"A Barletta c'era l'amianto, chissà
se poi era vero o mica tanto". A tre settimane dall'annullamento
del Jova summer party nella ex fabbrica cartiera del comune
pugliese, dopo i rilievi dell'Arpa e il ritrovamento di un
frammento pochi giorni prima dell'evento, Jovanotti ha deciso di
togliersi qualche sassolino dalla scarpa, declinando in musica
il suo disappunto durante il mega show nel porto di Bari. E
così, sulle note di una versione ironica del classico 'Quant'è
bello lu primm'ammore', il cantautore ha ripercorso i fatti di
Barletta, non risparmiando qualche stoccata agli amministratori:
"La politica è un brutto affare - ha cantato fra gli applausi
dei circa 35mila spettatori assiepati nella darsena Marisabella
- sia quella nazionale che quella locale".

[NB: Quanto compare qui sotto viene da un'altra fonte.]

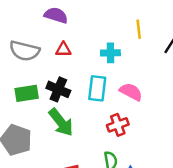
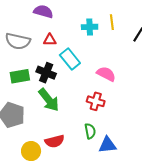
cyan cross: (110, 53) -> (90, 27), moved
cyan rectangle: (97, 88) -> (70, 59), moved, turned -45
red cross: (118, 125) -> (96, 101), turned 36

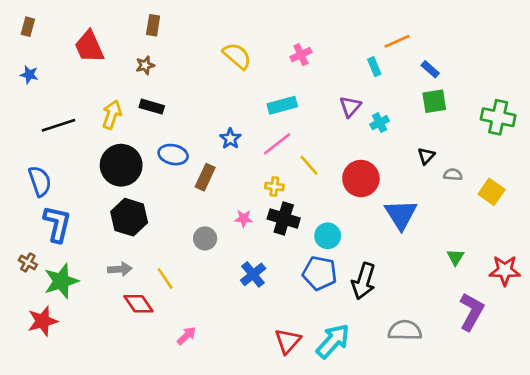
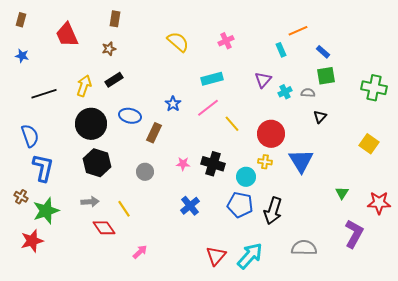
black rectangle: (152, 107) -> (114, 80), turned -48
gray semicircle: (453, 175) -> (308, 93), moved
yellow cross: (274, 187) -> (265, 162), moved
gray circle: (205, 238) -> (145, 172), moved

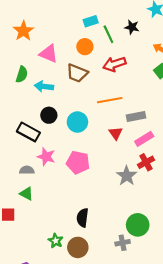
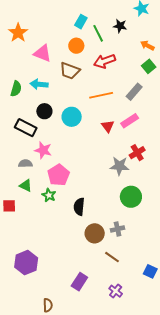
cyan rectangle: (91, 21) -> (81, 22), turned -40
green semicircle: (22, 74) -> (16, 89), moved
gray rectangle: (136, 116) -> (134, 92), moved, turned -36
pink rectangle: (144, 139) -> (130, 121), moved
pink pentagon: (78, 162) -> (59, 175), moved, turned 30
gray star: (127, 176) -> (119, 166), turned -30
green circle: (138, 225) -> (131, 197), moved
green star: (56, 241) -> (49, 195), moved
brown circle: (78, 247) -> (95, 233), moved

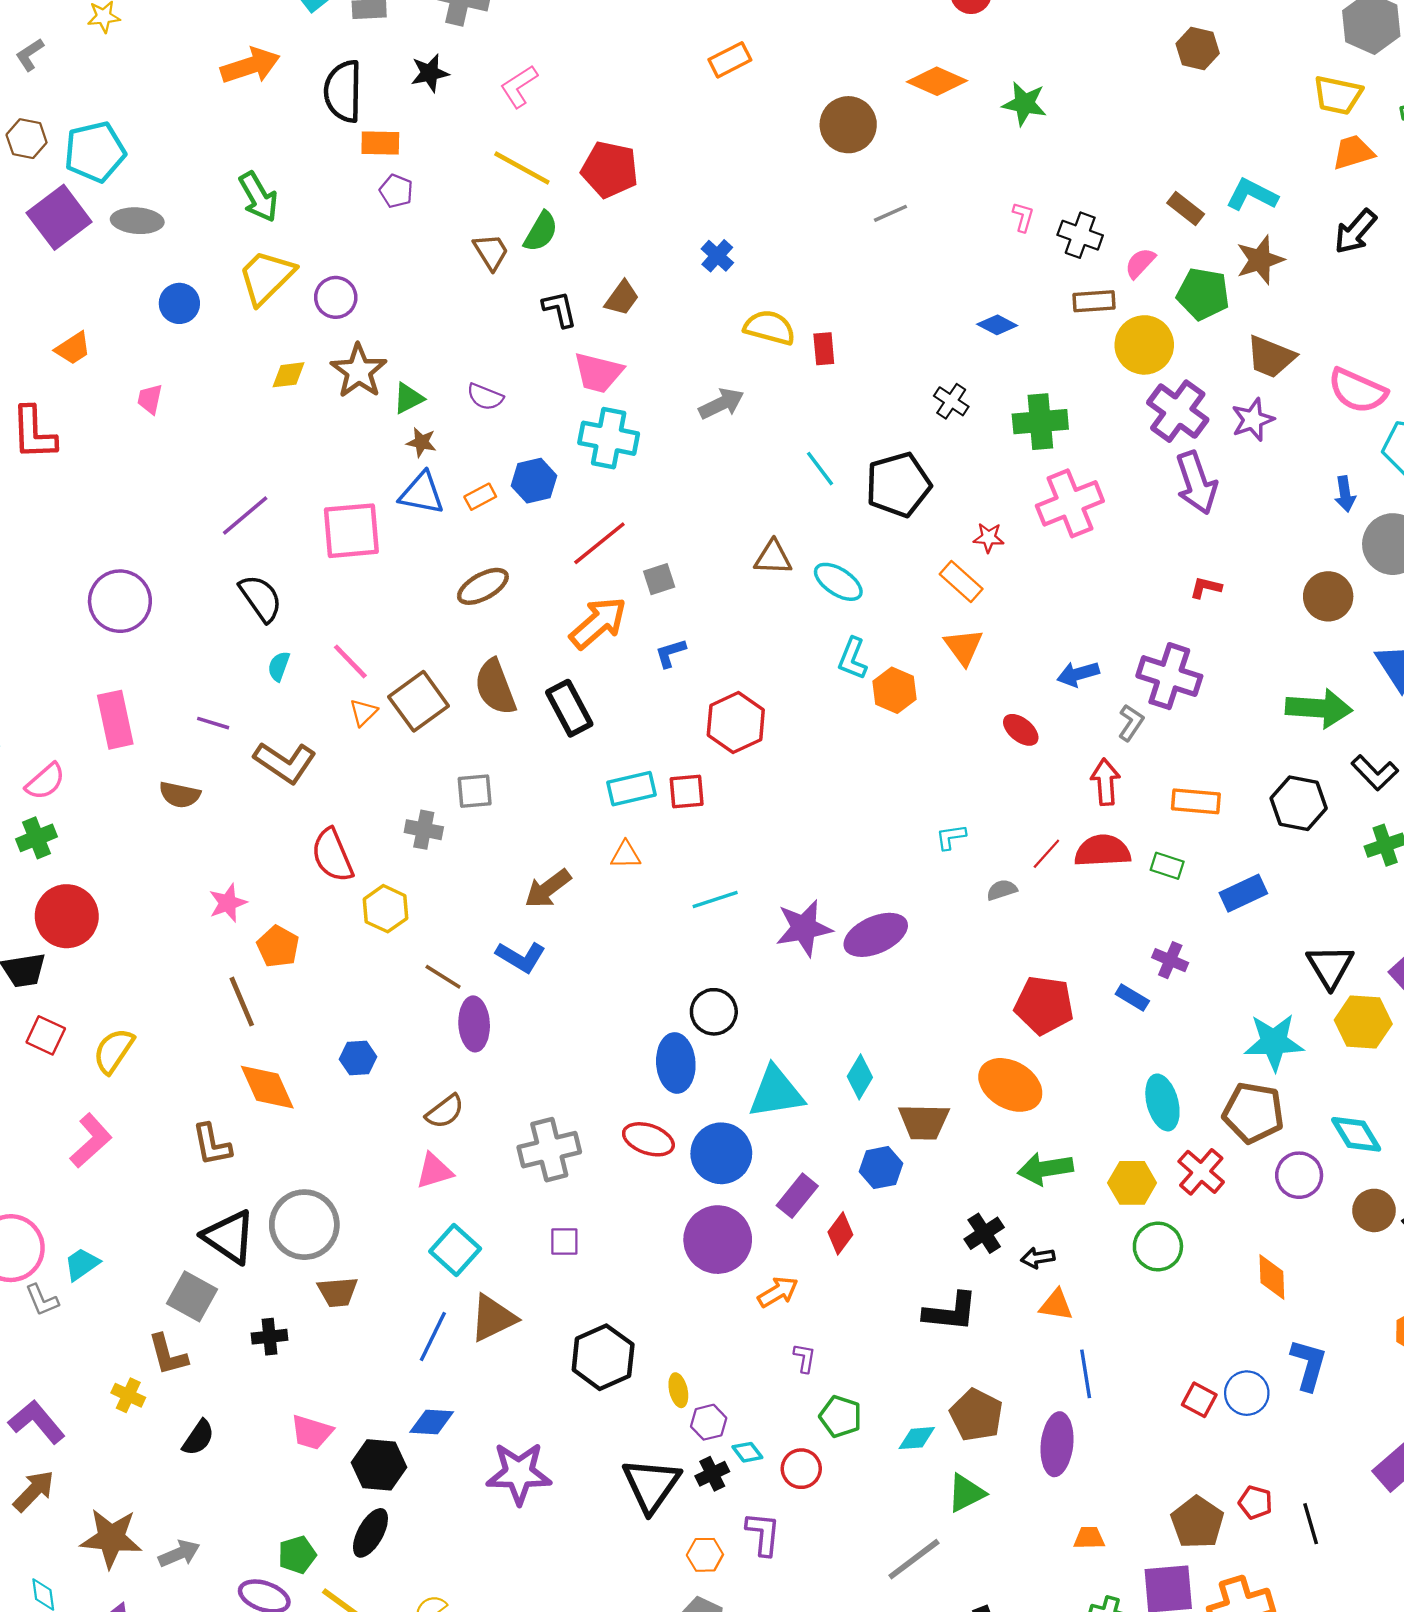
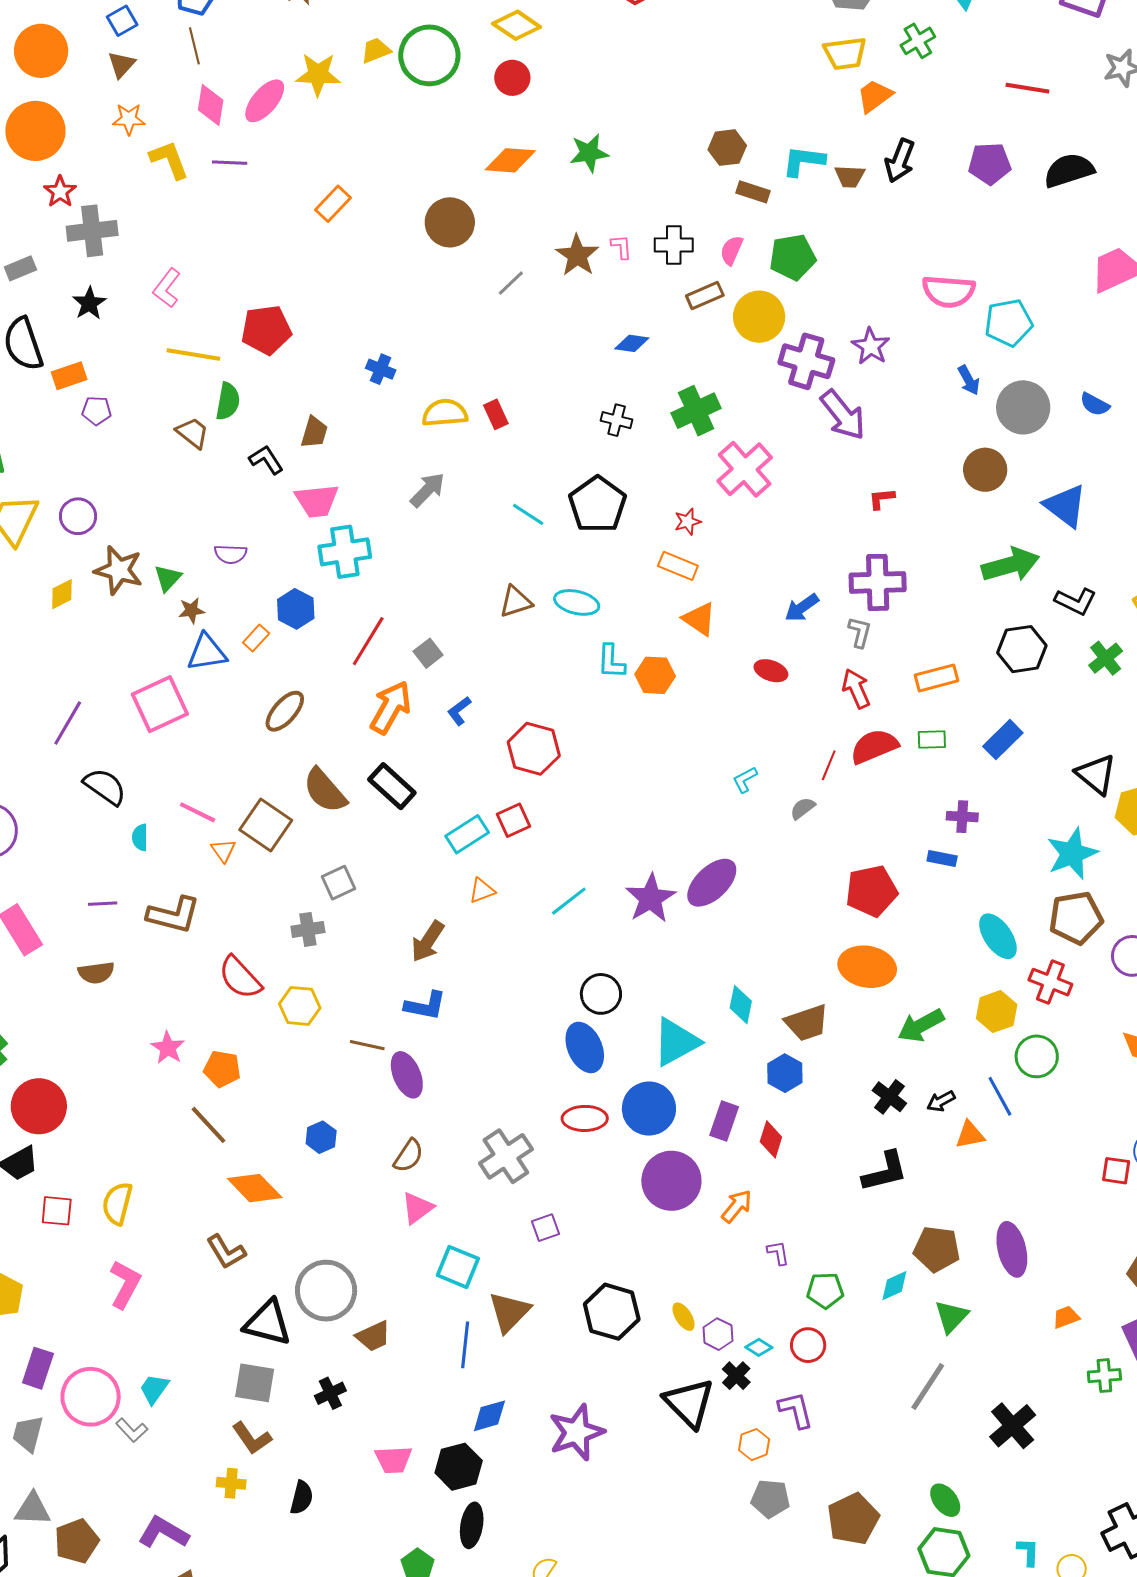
brown hexagon: (1198, 48) -> (727, 148), moved
brown star: (1260, 260) -> (577, 255), moved
brown trapezoid: (1271, 357) -> (850, 176), moved, size x0.7
blue line: (1086, 1374) -> (1000, 1096), moved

Poi Jovanotti si è riferito proprio a loro, ai fan delusi e
messi in difficoltà dalla decisione di annullare il concerto
previsto il 17 agosto scorso: "Trentacinque cristiani incazzati
- ha messo in versi - e file di politici tutti intervistati per
finire in mostra sopra un telegiornale, ma è sempre e solo una
campagna elettorale". Poi è arrivato l'omaggio alla città che
alla fine lo ha abbracciato: "Scalato le montagne e attraversato
i mari e finalmente oggi sono arrivato a Bari". Infine la
rassicurazione: "La cosa si è risolta con vino e taralli".
Ma quella andata in scena nel porto di Bari è stata
soprattutto una festa di musica e condivisione, nella quale c'è
stato spazio anche per un duetto con Serena Brancale sulle note
delle sue hit 'Anima e core' e 'Baccalà'. Una festa anticipata
prima dell'inizio dall'incontro con il sindaco, Vito Leccese,
che ha donato a Lorenzo Cherubini la sacra manna di San Nicola,
"simbolo di accoglienza, pace e incontro tra i popoli", ha detto
il primo cittadino. Un'accoglienza che Jovanotti, dal palco, ha
promesso più volte di non dimenticare.